In entscheidenden Phasen US-amerikanischer Außenpolitik, sind die „Demokraten“ immer loyale FürsprecherInnen der Konzerninteressen in Übersee gewesen. Es waren die „Demokraten“, die die imperialistischen Kriege der USA in Vietnam und Korea begonnen haben. Sie haben Bushs Invasionen in Afghanistan und dem Irak unterstützt. Obama hat die Beteiligung der USA an diesen Kriegen fortgesetzt. Am 15. Mai 2016 schrieb die „New York Times“: „Präsident Obama, der als Antikriegs-Kandidat angetreten war, befindet sich nun länger im Krieg als irgendein amerikanischer Präsident vor ihm“.

Aktuell setzt Hillary Clinton auf die Angst, die viele vor einer Nominierung von Donald Trump haben. Sanders und die meisten Liberalen werden einwenden, dass die „Republikaner“ die größte Hürde auf dem Weg zum Fortschritt darstellen. Es ist völlig richtig, dass die „Republican Party“ seit den 1970er Jahren kontinuierlich eine Politik vorangetrieben hat, die dem öffentlichen Dienst schadet, die Reichen noch reicher macht und die Errungenschaften der ArbeitnehmerInnen, Dunkelhäutigen, Frauen und der LGBTQ-Community ins Visier nimmt. Was dabei allerdings außer Acht gelassen wird, ist, dass in den letzten 40 Jahren in Washington D.C. größtenteils der Zustand der Machtteilung zwischen „Demokraten“ und „Republikanern“ vorgeherrscht hat. Zur Umsetzung der meisten Gesetzesvorhaben brauchte es die Unterstützung von Teilen beider Parteien. Mit anderen Worten: In den letzten vier Jahrzehnten waren die Stimmen der „Demokraten“ nötig, um eine sogenannte „republikanische Politik“ durchzusetzen.

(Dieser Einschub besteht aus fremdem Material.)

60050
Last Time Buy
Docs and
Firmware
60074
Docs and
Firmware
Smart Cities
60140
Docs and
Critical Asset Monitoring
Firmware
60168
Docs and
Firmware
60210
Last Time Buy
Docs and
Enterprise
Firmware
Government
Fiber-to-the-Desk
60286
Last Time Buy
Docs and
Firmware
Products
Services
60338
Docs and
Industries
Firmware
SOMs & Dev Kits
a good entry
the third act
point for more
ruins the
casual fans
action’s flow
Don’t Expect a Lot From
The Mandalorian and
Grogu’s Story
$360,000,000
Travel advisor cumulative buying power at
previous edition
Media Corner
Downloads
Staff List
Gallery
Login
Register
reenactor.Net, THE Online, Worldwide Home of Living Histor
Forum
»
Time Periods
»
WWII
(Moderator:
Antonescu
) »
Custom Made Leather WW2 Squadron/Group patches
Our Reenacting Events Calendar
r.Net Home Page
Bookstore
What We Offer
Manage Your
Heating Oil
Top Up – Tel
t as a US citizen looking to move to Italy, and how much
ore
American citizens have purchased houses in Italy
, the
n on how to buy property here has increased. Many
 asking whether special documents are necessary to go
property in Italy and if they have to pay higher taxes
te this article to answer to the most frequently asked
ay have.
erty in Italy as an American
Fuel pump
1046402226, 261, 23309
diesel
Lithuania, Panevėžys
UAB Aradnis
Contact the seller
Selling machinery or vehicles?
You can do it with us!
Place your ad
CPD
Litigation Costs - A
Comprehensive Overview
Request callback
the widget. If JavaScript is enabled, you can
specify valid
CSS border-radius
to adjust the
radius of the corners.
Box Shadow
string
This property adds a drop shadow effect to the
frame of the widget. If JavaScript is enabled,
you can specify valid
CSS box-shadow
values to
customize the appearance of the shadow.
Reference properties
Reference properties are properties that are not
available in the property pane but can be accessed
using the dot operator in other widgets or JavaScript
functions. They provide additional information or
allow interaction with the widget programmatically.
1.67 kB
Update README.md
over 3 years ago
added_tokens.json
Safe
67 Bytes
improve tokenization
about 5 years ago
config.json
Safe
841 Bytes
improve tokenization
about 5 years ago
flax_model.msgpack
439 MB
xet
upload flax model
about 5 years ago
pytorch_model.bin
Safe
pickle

Wie progressiv war Roosevelt?

Bei liberalen Linken herrscht die verbreitete Ansicht, dass die „Democratic Party“ wieder „zu ihren Wurzeln“ als angeblich progressive Partei zurückfinden muss. Verwiesen wird dabei im Allgemeinen auf die Roosevelt-Administrationen der 1930er und -40er Jahre sowie die Regierungen unter Kennedy bzw. Johnson in den 1960ern.

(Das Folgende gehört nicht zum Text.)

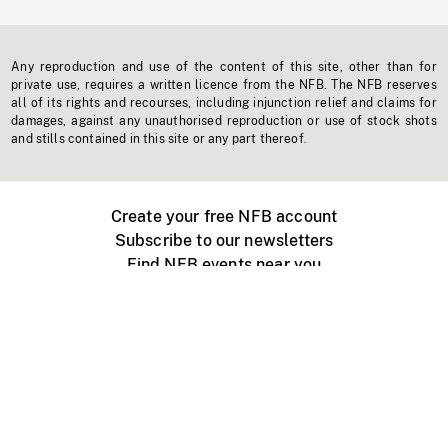
Any reproduction and use of the content of this site, other than for
private use, requires a written licence from the NFB. The NFB reserves
all of its rights and recourses, including injunction relief and claims for
damages, against any unauthorised reproduction or use of stock shots
and stills contained in this site or any part thereof.
Create your free NFB account
Subscribe to our newsletters
Find NFB events near you
Create with the NFB
Organize a public screening
About
Help Centre
Contact us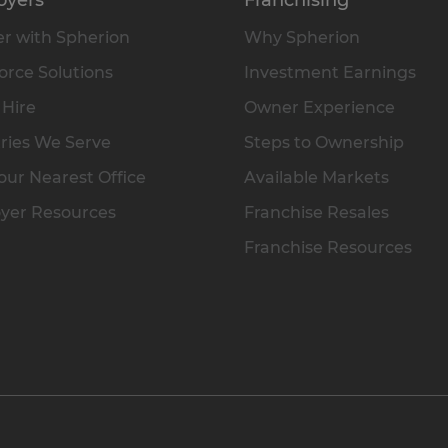
r with Spherion
Why Spherion
rce Solutions
Investment Earnings
 Hire
Owner Experience
ries We Serve
Steps to Ownership
our Nearest Office
Available Markets
yer Resources
Franchise Resales
Franchise Resources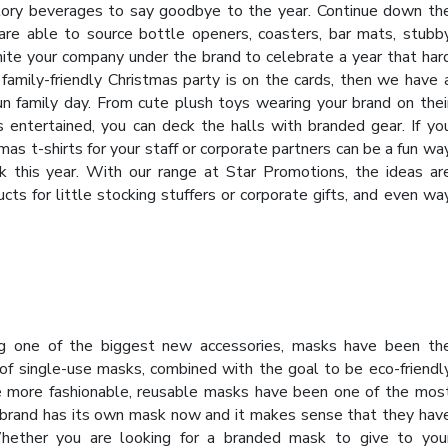
tory beverages to say goodbye to the year. Continue down th
re able to source bottle openers, coasters, bar mats, stubb
unite your company under the brand to celebrate a year that har
 family-friendly Christmas party is on the cards, then we have 
un family day. From cute plush toys wearing your brand on thei
s entertained, you can deck the halls with branded gear. If yo
mas t-shirts for your staff or corporate partners can be a fun wa
k this year. With our range at Star Promotions, the ideas ar
ts for little stocking stuffers or corporate gifts, and even wa
ng one of the biggest new accessories, masks have been th
f single-use masks, combined with the goal to be eco-friendl
le more fashionable, reusable masks have been one of the mos
 brand has its own mask now and it makes sense that they hav
hether you are looking for a branded mask to give to you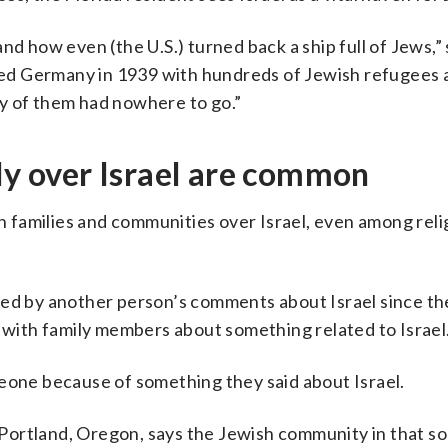
nd how even (the U.S.) turned back a ship full of Jews,” 
arted Germany in 1939 with hundreds of Jewish refugees 
y of them had nowhere to go.”
ily over Israel are common
in families and communities over Israel, even among reli
ded by another person’s comments about Israel since th
d with family members about something related to Israel
meone because of something they said about Israel.
rtland, Oregon, says the Jewish community in that soli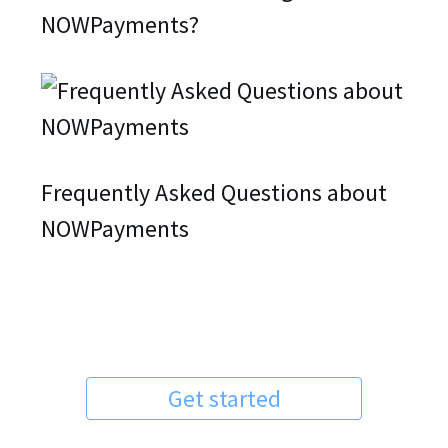
NOWPayments?
Frequently Asked Questions about
NOWPayments
Get started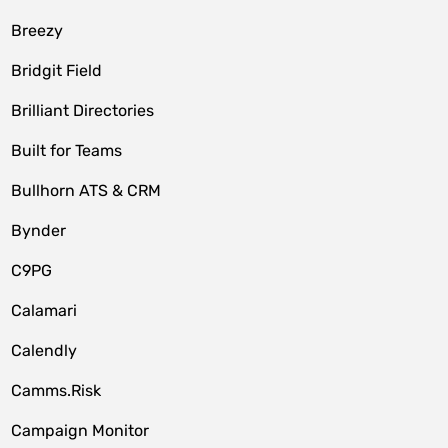
Breezy
Bridgit Field
Brilliant Directories
Built for Teams
Bullhorn ATS & CRM
Bynder
C9PG
Calamari
Calendly
Camms.Risk
Campaign Monitor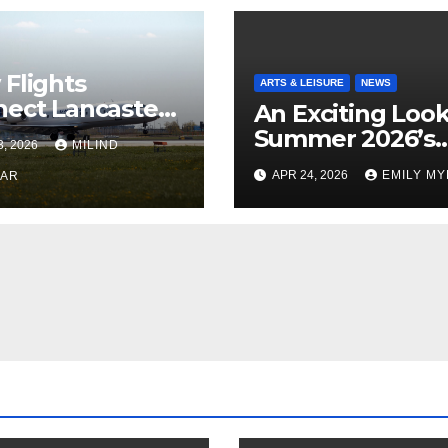
Flights
ARTS & LEISURE
NEWS
ect Lancaster
An Exciting Look
 Chicago
Summer 2026’s
3, 2026
MILIND
Theatrical Relea
APR 24, 2026
EMILY M
KAR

Die Meinung der Liberalen zu Roosevelt basiert in erster Linie auf einer ganzen Reihe von Reformen, die zusammenfassend als „New Deal“ bezeichnet werden und in seine erste Amtszeit fallen. Dazu zählten die Erwerbslosenunterstützung, ein recht umfangreiches Programm zur Schaffung von Arbeitsplätzen, Sozialversicherungen, die gesetzlich festgelegte 40-Stundenwoche und ein gewisses Maß an Kontrolle über das Finanzkapital z.B. durch das Gesetz namens „Glass Steagall Act“. Letzteres ist übrigens von einem anderen Präsidenten der „Demokraten“, von Bill Clinton nämlich, wieder aufgehoben worden. Was jedoch immer ausgelassen wird, wenn vom „New Deal“ die Rede ist, ist die Frage, aus welchem Grund diese Politik umgesetzt worden ist.

Roosevelt ist im November 1932 ins Amt gewählt worden. Das war vier Jahre nach Einsetzen der „Großen Depression“, die auf den Kollaps an den Finanzmärkten der 1920er Jahre zurückzuführen ist. Er galt damals als finanzpolitischer Konservativer. Überall im Land brodelte es immer mehr, da rund zehn Millionen erwerbsloser Menschen und ArbeiterInnen dem Hungertod nahe waren. Es kam zu immer mehr entschlossenen Demonstrationen und Streiks – darunter auch örtliche Generalstreiks –, und eine zunehmende Zahl an ArbeiterInnen begann damit, das kapitalistische System zu kritisieren, dass sie auf so grobe Weise und bewusst ausgesondert hatte.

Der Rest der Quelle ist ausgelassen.